Touch Of Death said:


> providing a business section isn't like they changed they changed their name to O'Donaldo's LOL
> Sean


I'm not sure I understand your point, Sean.  The change in Jack In the Box's name was their attempt to upscale their chains as a new, hipper brand.  It's less about changing the name and more about losing sight of your customer base.

This reminds me of the thread a few weeks ago about how WalMart was losing money with their more expensive green products.  The consensus at the time was that this is because people looking for quality, green, organic products aren't looking for them at Wal Mart. 

And people looking for good coffee, baked goods and a pleasant ambience don't look at McDonald's.


----------



## CoryKS (May 12, 2011)

Well, I think there are a couple of things going on here. 

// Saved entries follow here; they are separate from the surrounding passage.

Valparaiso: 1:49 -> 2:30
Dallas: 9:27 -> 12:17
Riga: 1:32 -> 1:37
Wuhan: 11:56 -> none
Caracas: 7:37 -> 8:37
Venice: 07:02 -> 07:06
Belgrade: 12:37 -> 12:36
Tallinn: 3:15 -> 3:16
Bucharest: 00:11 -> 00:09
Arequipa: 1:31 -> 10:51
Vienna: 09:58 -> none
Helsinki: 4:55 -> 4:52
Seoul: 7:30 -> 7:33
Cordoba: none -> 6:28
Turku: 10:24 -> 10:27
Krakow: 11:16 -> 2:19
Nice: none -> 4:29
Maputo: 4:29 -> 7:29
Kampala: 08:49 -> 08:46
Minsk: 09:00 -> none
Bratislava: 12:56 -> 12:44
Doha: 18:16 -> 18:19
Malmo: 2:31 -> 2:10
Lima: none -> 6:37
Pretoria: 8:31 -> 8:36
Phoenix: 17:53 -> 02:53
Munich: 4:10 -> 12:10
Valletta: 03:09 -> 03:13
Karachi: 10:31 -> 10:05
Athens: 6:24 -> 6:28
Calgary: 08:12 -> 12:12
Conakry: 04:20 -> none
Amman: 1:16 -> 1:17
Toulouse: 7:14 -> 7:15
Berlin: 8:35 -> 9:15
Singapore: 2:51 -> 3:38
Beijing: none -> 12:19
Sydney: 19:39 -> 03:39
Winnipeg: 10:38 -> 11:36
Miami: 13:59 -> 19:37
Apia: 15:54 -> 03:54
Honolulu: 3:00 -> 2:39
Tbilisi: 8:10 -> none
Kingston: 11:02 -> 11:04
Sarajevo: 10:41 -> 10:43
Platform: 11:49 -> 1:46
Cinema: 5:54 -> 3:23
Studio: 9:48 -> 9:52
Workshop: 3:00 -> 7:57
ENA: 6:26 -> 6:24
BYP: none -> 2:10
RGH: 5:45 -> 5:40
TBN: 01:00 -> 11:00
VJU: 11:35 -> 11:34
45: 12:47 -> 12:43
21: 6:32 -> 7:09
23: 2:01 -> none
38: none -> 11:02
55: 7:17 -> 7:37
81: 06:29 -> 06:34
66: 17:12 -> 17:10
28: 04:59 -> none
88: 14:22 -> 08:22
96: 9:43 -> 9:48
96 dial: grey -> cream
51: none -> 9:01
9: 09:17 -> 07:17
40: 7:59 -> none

One is that the old format with the bright plastic furniture is tacky, and it draws the same sort of middlebrow snobbery that Walmart deals with. The food is cheap and appeals to the common palate so it's very useful as an object of scorn for those who wish to present themselves as superior to the unwashed masses. 

Another is that they are more frequently being scapegoated for the rise in childhood obesity, and want to move away from the image that they are marketing to children. Hence the more upscale look.

I've been in some of the renovated stores and they still retain that McDonald's feel. As long as they don't start messing with the recipes, they'll be just fine. Personally, I don't ever think they'll completely get away from their "kiddie restaurant" legacy but as long as people keep having children those kids are going to want a McDonald's hamburger.


----------



## Touch Of Death (May 12, 2011)

Not to mention the breakfast crowd really isn't filled with children. It's good coffee and hot food which is something Starbuck's doesn't offer.
Sean


----------